### Exercise aim
Restate the records below exactly. Pictures are not part of the copy.
== Segment start ==
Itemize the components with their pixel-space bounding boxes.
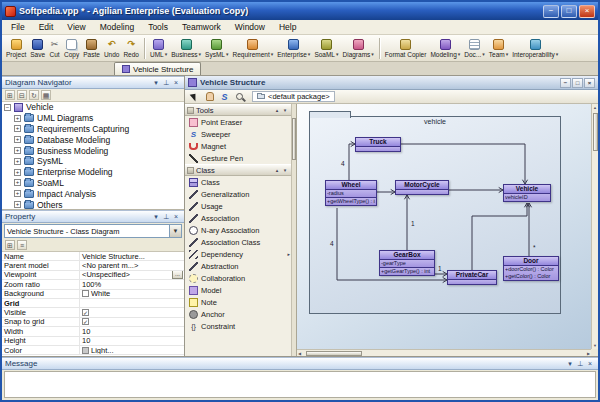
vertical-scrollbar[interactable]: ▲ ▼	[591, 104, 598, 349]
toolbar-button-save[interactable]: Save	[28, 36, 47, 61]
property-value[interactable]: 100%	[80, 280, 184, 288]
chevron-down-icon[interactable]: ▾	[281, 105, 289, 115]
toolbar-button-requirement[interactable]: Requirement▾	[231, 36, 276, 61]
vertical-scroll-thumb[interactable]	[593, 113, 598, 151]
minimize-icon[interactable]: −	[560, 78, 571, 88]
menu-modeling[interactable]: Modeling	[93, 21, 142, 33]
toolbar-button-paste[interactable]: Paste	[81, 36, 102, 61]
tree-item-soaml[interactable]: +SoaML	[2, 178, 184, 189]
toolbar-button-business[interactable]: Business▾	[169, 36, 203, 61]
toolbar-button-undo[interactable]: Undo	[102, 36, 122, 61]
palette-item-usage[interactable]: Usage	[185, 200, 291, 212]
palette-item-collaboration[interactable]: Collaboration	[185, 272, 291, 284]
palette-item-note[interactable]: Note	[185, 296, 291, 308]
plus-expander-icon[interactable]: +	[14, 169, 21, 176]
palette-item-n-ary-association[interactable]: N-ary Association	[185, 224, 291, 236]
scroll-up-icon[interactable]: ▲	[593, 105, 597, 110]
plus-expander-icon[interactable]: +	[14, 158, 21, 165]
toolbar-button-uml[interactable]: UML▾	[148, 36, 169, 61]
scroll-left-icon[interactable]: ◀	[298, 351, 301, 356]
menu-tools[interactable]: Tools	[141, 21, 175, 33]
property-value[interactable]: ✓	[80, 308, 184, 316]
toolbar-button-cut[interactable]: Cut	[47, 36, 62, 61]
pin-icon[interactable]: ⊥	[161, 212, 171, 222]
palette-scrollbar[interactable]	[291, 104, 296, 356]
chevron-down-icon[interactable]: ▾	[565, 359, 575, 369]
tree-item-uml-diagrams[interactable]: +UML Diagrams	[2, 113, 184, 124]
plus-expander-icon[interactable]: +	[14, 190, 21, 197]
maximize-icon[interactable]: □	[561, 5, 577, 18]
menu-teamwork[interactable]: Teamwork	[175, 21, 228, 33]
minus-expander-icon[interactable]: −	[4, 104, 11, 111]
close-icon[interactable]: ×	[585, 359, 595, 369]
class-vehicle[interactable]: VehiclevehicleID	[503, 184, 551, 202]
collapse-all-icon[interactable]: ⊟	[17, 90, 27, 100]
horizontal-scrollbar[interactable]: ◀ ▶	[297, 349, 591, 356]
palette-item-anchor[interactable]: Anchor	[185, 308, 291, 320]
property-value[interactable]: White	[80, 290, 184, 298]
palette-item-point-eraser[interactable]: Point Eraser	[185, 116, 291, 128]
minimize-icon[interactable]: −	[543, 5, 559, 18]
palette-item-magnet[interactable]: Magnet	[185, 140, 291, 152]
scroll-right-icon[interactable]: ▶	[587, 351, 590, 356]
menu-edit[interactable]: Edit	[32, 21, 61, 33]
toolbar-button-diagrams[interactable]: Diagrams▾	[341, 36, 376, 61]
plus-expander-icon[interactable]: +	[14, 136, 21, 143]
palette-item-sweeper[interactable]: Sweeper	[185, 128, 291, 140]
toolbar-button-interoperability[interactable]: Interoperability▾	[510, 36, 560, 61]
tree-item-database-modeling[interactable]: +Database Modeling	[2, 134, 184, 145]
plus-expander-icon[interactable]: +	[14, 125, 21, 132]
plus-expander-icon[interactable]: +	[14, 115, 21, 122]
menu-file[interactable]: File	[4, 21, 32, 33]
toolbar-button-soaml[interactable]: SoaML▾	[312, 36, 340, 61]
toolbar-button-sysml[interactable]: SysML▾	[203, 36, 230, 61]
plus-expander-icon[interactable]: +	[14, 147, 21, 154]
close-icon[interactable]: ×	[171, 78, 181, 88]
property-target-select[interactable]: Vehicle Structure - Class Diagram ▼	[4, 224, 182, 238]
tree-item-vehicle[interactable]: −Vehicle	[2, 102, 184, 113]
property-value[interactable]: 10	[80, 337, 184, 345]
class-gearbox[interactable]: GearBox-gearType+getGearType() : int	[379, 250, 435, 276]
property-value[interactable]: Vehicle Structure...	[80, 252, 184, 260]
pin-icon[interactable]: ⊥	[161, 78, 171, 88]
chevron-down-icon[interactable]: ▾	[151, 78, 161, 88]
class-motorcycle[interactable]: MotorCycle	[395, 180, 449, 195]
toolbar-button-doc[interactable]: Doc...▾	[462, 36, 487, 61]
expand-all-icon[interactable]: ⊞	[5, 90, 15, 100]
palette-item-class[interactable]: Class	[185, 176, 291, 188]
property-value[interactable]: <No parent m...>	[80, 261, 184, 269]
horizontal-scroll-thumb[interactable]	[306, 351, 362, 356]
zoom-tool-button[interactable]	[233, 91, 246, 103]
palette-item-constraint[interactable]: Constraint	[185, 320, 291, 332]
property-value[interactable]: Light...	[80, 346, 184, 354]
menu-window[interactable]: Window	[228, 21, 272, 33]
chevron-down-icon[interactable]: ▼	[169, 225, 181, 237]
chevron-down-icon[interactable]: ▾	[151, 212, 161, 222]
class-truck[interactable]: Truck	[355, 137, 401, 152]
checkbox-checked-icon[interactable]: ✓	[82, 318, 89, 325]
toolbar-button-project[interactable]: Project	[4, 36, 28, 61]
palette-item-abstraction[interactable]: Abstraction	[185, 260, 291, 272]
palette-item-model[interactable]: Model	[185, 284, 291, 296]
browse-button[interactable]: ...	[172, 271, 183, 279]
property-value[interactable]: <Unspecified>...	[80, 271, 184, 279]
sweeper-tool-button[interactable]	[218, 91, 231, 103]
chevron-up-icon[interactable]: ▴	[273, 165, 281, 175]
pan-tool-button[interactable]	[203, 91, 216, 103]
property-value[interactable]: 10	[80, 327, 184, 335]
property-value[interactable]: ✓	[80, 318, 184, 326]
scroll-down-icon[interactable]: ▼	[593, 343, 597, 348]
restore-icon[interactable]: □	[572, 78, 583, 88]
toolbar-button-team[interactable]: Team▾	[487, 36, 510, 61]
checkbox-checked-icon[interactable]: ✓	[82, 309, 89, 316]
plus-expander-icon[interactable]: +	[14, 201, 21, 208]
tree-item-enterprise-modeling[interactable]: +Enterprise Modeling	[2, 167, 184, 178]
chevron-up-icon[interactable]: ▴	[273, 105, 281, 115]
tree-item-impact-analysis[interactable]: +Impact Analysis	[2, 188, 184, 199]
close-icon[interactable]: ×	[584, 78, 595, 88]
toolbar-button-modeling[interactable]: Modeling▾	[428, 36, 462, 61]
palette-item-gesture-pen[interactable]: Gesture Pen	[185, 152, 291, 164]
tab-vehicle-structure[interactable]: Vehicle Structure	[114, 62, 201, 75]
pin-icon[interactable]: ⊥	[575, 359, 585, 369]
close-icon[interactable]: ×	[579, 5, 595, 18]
== Segment end ==
### Solution for this task
Itemize the components with their pixel-space bounding boxes.
vertical-scrollbar[interactable]: ▲ ▼	[591, 104, 598, 349]
toolbar-button-save[interactable]: Save	[28, 36, 47, 61]
property-value[interactable]: 100%	[80, 280, 184, 288]
chevron-down-icon[interactable]: ▾	[281, 105, 289, 115]
toolbar-button-requirement[interactable]: Requirement▾	[231, 36, 276, 61]
vertical-scroll-thumb[interactable]	[593, 113, 598, 151]
minimize-icon[interactable]: −	[560, 78, 571, 88]
menu-modeling[interactable]: Modeling	[93, 21, 142, 33]
toolbar-button-paste[interactable]: Paste	[81, 36, 102, 61]
tree-item-soaml[interactable]: +SoaML	[2, 178, 184, 189]
toolbar-button-business[interactable]: Business▾	[169, 36, 203, 61]
toolbar-button-undo[interactable]: Undo	[102, 36, 122, 61]
palette-item-usage[interactable]: Usage	[185, 200, 291, 212]
palette-item-collaboration[interactable]: Collaboration	[185, 272, 291, 284]
palette-item-note[interactable]: Note	[185, 296, 291, 308]
plus-expander-icon[interactable]: +	[14, 169, 21, 176]
palette-item-n-ary-association[interactable]: N-ary Association	[185, 224, 291, 236]
scroll-up-icon[interactable]: ▲	[593, 105, 597, 110]
plus-expander-icon[interactable]: +	[14, 158, 21, 165]
toolbar-button-uml[interactable]: UML▾	[148, 36, 169, 61]
scroll-left-icon[interactable]: ◀	[298, 351, 301, 356]
menu-tools[interactable]: Tools	[141, 21, 175, 33]
property-value[interactable]: ✓	[80, 308, 184, 316]
toolbar-button-cut[interactable]: Cut	[47, 36, 62, 61]
pin-icon[interactable]: ⊥	[161, 212, 171, 222]
palette-scrollbar[interactable]	[291, 104, 296, 356]
chevron-down-icon[interactable]: ▾	[565, 359, 575, 369]
tree-item-uml-diagrams[interactable]: +UML Diagrams	[2, 113, 184, 124]
plus-expander-icon[interactable]: +	[14, 190, 21, 197]
maximize-icon[interactable]: □	[561, 5, 577, 18]
menu-teamwork[interactable]: Teamwork	[175, 21, 228, 33]
minus-expander-icon[interactable]: −	[4, 104, 11, 111]
close-icon[interactable]: ×	[585, 359, 595, 369]
class-vehicle[interactable]: VehiclevehicleID	[503, 184, 551, 202]
collapse-all-icon[interactable]: ⊟	[17, 90, 27, 100]
horizontal-scrollbar[interactable]: ◀ ▶	[297, 349, 591, 356]
palette-item-anchor[interactable]: Anchor	[185, 308, 291, 320]
property-value[interactable]: White	[80, 290, 184, 298]
palette-item-point-eraser[interactable]: Point Eraser	[185, 116, 291, 128]
minimize-icon[interactable]: −	[543, 5, 559, 18]
palette-item-magnet[interactable]: Magnet	[185, 140, 291, 152]
scroll-right-icon[interactable]: ▶	[587, 351, 590, 356]
menu-edit[interactable]: Edit	[32, 21, 61, 33]
toolbar-button-diagrams[interactable]: Diagrams▾	[341, 36, 376, 61]
plus-expander-icon[interactable]: +	[14, 136, 21, 143]
palette-item-sweeper[interactable]: Sweeper	[185, 128, 291, 140]
toolbar-button-interoperability[interactable]: Interoperability▾	[510, 36, 560, 61]
tree-item-database-modeling[interactable]: +Database Modeling	[2, 134, 184, 145]
plus-expander-icon[interactable]: +	[14, 125, 21, 132]
plus-expander-icon[interactable]: +	[14, 115, 21, 122]
menu-file[interactable]: File	[4, 21, 32, 33]
toolbar-button-soaml[interactable]: SoaML▾	[312, 36, 340, 61]
toolbar-button-sysml[interactable]: SysML▾	[203, 36, 230, 61]
plus-expander-icon[interactable]: +	[14, 147, 21, 154]
close-icon[interactable]: ×	[171, 78, 181, 88]
property-target-select[interactable]: Vehicle Structure - Class Diagram ▼	[4, 224, 182, 238]
tree-item-vehicle[interactable]: −Vehicle	[2, 102, 184, 113]
property-value[interactable]: 10	[80, 337, 184, 345]
class-gearbox[interactable]: GearBox-gearType+getGearType() : int	[379, 250, 435, 276]
property-value[interactable]: Vehicle Structure...	[80, 252, 184, 260]
pin-icon[interactable]: ⊥	[161, 78, 171, 88]
chevron-down-icon[interactable]: ▾	[151, 78, 161, 88]
class-motorcycle[interactable]: MotorCycle	[395, 180, 449, 195]
toolbar-button-doc[interactable]: Doc...▾	[462, 36, 487, 61]
expand-all-icon[interactable]: ⊞	[5, 90, 15, 100]
palette-item-class[interactable]: Class	[185, 176, 291, 188]
property-value[interactable]: <No parent m...>	[80, 261, 184, 269]
horizontal-scroll-thumb[interactable]	[306, 351, 362, 356]
zoom-tool-button[interactable]	[233, 91, 246, 103]
palette-item-constraint[interactable]: Constraint	[185, 320, 291, 332]
property-value[interactable]: Light...	[80, 346, 184, 354]
menu-window[interactable]: Window	[228, 21, 272, 33]
chevron-down-icon[interactable]: ▼	[169, 225, 181, 237]
chevron-down-icon[interactable]: ▾	[151, 212, 161, 222]
class-truck[interactable]: Truck	[355, 137, 401, 152]
checkbox-checked-icon[interactable]: ✓	[82, 318, 89, 325]
toolbar-button-project[interactable]: Project	[4, 36, 28, 61]
palette-item-abstraction[interactable]: Abstraction	[185, 260, 291, 272]
palette-item-model[interactable]: Model	[185, 284, 291, 296]
browse-button[interactable]: ...	[172, 271, 183, 279]
property-value[interactable]: <Unspecified>...	[80, 271, 184, 279]
sweeper-tool-button[interactable]	[218, 91, 231, 103]
chevron-up-icon[interactable]: ▴	[273, 165, 281, 175]
pan-tool-button[interactable]	[203, 91, 216, 103]
property-value[interactable]: 10	[80, 327, 184, 335]
property-value[interactable]: ✓	[80, 318, 184, 326]
scroll-down-icon[interactable]: ▼	[593, 343, 597, 348]
restore-icon[interactable]: □	[572, 78, 583, 88]
toolbar-button-team[interactable]: Team▾	[487, 36, 510, 61]
checkbox-checked-icon[interactable]: ✓	[82, 309, 89, 316]
plus-expander-icon[interactable]: +	[14, 201, 21, 208]
tree-item-enterprise-modeling[interactable]: +Enterprise Modeling	[2, 167, 184, 178]
chevron-up-icon[interactable]: ▴	[273, 105, 281, 115]
tree-item-impact-analysis[interactable]: +Impact Analysis	[2, 188, 184, 199]
close-icon[interactable]: ×	[584, 78, 595, 88]
toolbar-button-modeling[interactable]: Modeling▾	[428, 36, 462, 61]
palette-item-gesture-pen[interactable]: Gesture Pen	[185, 152, 291, 164]
tab-vehicle-structure[interactable]: Vehicle Structure	[114, 62, 201, 75]
pin-icon[interactable]: ⊥	[575, 359, 585, 369]
close-icon[interactable]: ×	[579, 5, 595, 18]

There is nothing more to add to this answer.